What do you mean by multi-cluster support? 🔗︎
Backyards helps you manage multi-cluster service meshes in three different layers.
- First, multi-cluster meshes can easily be built using the Backyards CLI, avoiding the need to manually manage complex Istio configurations on all of the clusters.
- Second, our Istio distribution contains important changes from upstream Istio to collect cluster-aware metrics.
- Third, multi-cluster support is natively built in the Backyards dashboard and CLI. They are able to display and seamlessly manage services across clusters with a shared Istio control plane.
Can you add clusters dynamically? 🔗︎
Yes, attaching and detaching clusters from a service mesh can easily be done through the Backyards CLI. These CLI commands are backed by the Istio operator that manages remote clusters through Kubernetes custom resources and secrets that hold the Kubeconfigs of those clusters.
What are some key multi-cluster use-cases? 🔗︎
Perhaps the most common use case for a multi-cluster service mesh is to connect on-premises and cloud environments easily. For example, using a multi-cluster mesh you can securely connect your cloud services to the legacy services running in on-prem clusters.

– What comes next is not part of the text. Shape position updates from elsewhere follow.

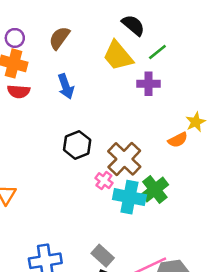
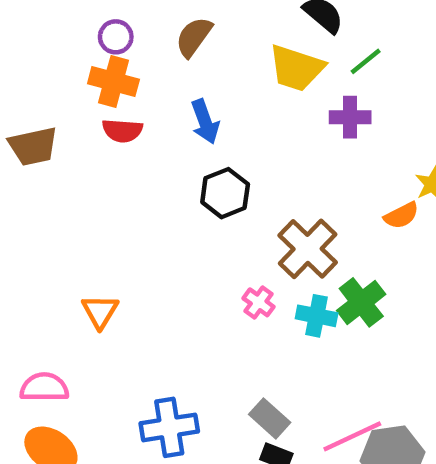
yellow trapezoid: (118, 56) -> (296, 68), turned -32
black hexagon: (77, 145) -> (225, 193), moved
pink cross: (104, 181) -> (259, 302), moved
cyan cross: (129, 197) -> (317, 316), size x0.7

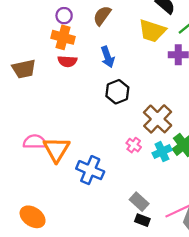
orange triangle: (100, 311) -> (56, 149), size x1.5
cyan cross: (317, 316) -> (162, 152), turned -36
pink semicircle: (44, 387) -> (35, 142), moved
blue cross: (169, 427) -> (90, 170), moved, turned 32

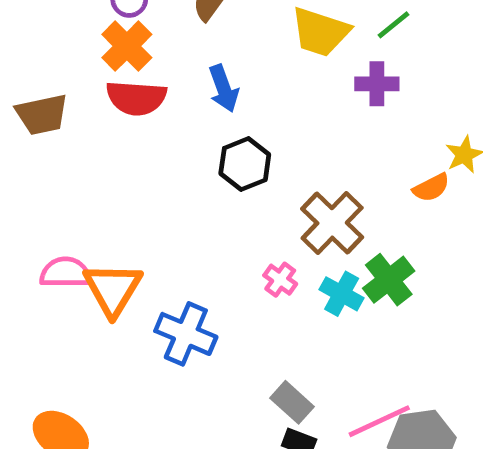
orange cross: (63, 37) -> (127, 46), turned 30
red semicircle: (67, 61) -> (136, 98), size x1.4
cyan cross: (162, 152) -> (342, 294), turned -36

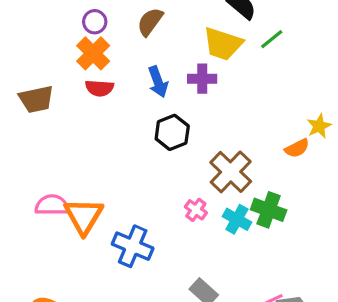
purple cross: (377, 84) -> (202, 79), moved
red semicircle: (136, 98) -> (99, 88), size x0.7
green cross: (389, 280) -> (269, 210), turned -32

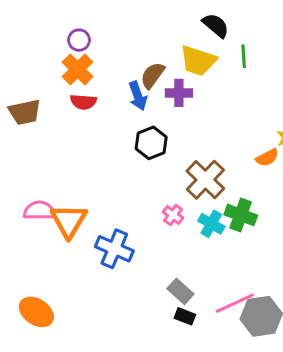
brown semicircle: (150, 22) -> (152, 75), moved
green line: (272, 39) -> (244, 56), turned -55

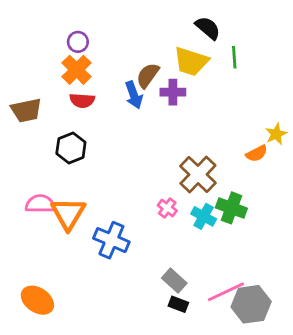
black hexagon: (151, 143) -> (71, 148), moved

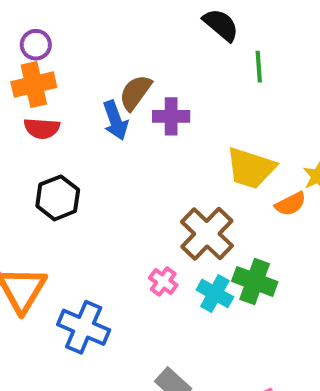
yellow trapezoid: (191, 61) -> (251, 168), moved
orange cross: (77, 70) -> (34, 85), turned 32
black hexagon: (71, 148) -> (58, 198), moved

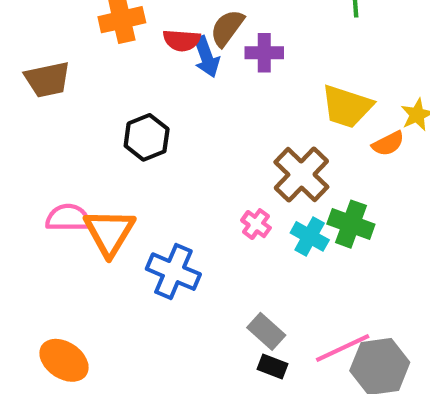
red semicircle: (42, 128) -> (182, 40), moved

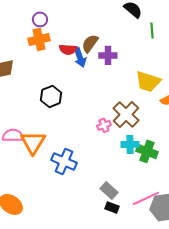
pink cross: (256, 224) -> (104, 125), moved, turned 32
green cross: (351, 224) -> (147, 151), moved
cyan cross: (310, 236) -> (130, 144), turned -30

Public clouds are also often used to scale out from an on-premises datacenter during particular events when your services need to handle an increased load.
Some common load balancing and high availability patterns can easily be implemented using a multi-cluster mesh as well. You can have multiple clusters in different regions using locality-based load balancing, and driving traffic to another region during a failure event in a specific region.